Raton you mean. My trick to remember that is :
Por un RatO.. O === O.. Only for a bit.
ratoN .. N because rats are Nasty.
Could someone please explain why "I'll see you for a moment" is incorrect? "I see you for a moment" doesn't really make sense to me.
Spanish present indicative also functions as the future when the action is either very near future or is certain to happen.
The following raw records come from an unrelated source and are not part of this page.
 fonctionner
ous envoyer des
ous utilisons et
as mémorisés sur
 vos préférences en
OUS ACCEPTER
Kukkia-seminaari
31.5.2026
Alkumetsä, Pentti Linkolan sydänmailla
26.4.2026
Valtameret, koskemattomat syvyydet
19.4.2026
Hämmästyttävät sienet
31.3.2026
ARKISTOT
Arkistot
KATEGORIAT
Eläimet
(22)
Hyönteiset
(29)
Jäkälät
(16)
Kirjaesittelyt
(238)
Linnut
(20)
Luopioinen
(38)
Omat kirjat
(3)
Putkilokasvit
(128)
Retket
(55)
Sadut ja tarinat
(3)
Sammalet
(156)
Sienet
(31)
Therefore, you can say things like "te veo mañana" instead of "te veré mañana", "voy al supermercado" instead of "voy a ir al supermercado" and "voy de vacaciones en agosto" instead of iré de vacaciones"
It should have been "I`ll". No natural English speaker says "I see you for a moment".
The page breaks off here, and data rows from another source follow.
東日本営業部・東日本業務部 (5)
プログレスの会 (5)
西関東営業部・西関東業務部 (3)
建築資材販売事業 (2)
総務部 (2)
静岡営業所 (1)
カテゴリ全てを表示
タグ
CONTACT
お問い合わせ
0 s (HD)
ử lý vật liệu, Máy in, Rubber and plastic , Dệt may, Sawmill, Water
For it to be "I will" veo needs to be veré. "I see you for a while" makes sense in certain context, but its use is very limited.
Yeah, like maybe you and I are setting up something and I'm trying to get you in the crosshairs of my rifle's scope from 500 yards away. We're using radios to communicate at the same time, butbyou keep moving. Then you ask me if I can see you and I say, "I see you..." :D
This is bad grammar. You would never say I see you for a little while. You would say I saw you for a little while or I will see you for a little while. Since I see is the present you can't talk about anything other than the present when using that form of the verb. This needs to be changed.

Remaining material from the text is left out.